START EXERCISE INPUT

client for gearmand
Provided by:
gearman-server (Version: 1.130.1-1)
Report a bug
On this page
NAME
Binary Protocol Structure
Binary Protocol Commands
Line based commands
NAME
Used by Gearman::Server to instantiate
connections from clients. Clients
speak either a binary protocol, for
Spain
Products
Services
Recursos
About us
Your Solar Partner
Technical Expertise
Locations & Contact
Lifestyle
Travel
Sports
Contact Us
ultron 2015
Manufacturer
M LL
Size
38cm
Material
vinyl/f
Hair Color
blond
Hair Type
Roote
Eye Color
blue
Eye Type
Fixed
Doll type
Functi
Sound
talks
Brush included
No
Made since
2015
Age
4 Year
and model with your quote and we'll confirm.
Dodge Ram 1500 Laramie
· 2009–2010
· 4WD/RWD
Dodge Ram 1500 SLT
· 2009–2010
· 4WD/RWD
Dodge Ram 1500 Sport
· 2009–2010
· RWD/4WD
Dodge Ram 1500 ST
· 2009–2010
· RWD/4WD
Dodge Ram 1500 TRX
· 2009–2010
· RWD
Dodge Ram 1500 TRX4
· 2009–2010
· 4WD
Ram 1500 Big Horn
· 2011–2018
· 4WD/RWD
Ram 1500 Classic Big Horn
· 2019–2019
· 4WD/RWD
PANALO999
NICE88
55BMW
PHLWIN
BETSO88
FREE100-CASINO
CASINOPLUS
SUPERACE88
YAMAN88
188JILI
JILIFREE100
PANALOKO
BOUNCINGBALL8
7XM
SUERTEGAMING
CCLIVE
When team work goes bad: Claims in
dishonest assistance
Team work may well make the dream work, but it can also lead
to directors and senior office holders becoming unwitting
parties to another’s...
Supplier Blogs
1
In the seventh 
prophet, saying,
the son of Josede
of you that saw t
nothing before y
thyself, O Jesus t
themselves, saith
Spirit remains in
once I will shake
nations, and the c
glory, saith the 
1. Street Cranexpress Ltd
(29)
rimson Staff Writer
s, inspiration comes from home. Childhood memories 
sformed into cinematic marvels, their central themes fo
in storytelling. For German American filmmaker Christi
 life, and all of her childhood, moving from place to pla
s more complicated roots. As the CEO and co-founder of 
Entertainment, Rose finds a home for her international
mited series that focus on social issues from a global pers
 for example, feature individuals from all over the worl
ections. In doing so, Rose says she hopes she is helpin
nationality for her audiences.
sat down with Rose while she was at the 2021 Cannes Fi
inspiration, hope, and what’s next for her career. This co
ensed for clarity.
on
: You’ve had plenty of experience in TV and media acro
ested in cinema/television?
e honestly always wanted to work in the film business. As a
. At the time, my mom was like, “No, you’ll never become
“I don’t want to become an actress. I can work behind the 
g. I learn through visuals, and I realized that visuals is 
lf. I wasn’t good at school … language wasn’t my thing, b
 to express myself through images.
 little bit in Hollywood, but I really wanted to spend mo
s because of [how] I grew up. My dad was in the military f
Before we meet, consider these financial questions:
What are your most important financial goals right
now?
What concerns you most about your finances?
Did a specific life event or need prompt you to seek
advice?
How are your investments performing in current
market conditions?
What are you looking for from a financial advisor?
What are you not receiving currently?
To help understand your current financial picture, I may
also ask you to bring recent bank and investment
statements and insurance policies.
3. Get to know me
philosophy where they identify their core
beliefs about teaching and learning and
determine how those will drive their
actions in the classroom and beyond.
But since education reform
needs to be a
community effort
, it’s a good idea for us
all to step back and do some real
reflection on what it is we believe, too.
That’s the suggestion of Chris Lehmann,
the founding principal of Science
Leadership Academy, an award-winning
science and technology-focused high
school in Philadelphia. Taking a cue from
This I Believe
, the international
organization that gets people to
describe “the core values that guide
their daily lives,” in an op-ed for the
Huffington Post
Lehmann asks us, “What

END EXERCISE INPUT
START EXERCISE INPUT

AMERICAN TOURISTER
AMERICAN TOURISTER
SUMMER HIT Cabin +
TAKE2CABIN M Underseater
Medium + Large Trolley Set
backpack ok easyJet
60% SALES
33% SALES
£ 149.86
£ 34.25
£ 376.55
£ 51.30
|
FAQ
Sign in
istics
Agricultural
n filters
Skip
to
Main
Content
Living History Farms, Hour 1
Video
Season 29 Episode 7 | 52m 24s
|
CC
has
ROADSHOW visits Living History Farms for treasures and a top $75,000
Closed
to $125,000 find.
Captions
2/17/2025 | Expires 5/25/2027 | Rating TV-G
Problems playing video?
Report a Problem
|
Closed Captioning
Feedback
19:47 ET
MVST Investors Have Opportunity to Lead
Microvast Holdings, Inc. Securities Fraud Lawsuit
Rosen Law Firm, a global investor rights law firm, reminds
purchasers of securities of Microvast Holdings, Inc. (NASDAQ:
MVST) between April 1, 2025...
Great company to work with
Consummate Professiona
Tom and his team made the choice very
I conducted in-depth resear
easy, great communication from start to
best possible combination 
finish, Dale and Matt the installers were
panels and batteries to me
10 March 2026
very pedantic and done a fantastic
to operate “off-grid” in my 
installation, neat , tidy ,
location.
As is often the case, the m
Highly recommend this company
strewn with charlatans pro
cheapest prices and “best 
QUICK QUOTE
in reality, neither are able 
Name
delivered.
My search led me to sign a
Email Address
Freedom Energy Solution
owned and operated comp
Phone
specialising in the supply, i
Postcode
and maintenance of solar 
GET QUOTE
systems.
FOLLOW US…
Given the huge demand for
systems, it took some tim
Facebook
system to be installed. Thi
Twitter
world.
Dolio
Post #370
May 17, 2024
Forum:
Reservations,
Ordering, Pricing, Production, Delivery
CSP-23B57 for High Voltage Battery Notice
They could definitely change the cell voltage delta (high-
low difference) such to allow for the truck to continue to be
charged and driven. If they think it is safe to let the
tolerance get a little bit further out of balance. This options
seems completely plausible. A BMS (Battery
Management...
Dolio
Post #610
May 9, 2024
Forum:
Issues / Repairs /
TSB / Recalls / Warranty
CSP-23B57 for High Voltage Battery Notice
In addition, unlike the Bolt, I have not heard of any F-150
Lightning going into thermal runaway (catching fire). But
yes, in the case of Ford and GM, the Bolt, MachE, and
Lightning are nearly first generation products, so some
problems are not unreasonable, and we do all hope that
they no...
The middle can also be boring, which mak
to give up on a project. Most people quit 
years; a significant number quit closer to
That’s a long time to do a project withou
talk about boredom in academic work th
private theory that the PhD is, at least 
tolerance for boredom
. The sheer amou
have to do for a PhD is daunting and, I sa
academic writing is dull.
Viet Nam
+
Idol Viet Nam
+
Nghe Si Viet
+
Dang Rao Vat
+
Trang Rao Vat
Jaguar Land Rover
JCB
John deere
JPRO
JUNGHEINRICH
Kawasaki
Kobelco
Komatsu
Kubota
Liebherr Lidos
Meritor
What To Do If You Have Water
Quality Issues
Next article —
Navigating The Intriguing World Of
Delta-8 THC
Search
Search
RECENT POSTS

END EXERCISE INPUT

PROBLEM STATEMENT: From the records above, copy every line that holds the word "MVST".

EXPECTED ANSWER:
MVST Investors Have Opportunity to Lead
MVST) between April 1, 2025...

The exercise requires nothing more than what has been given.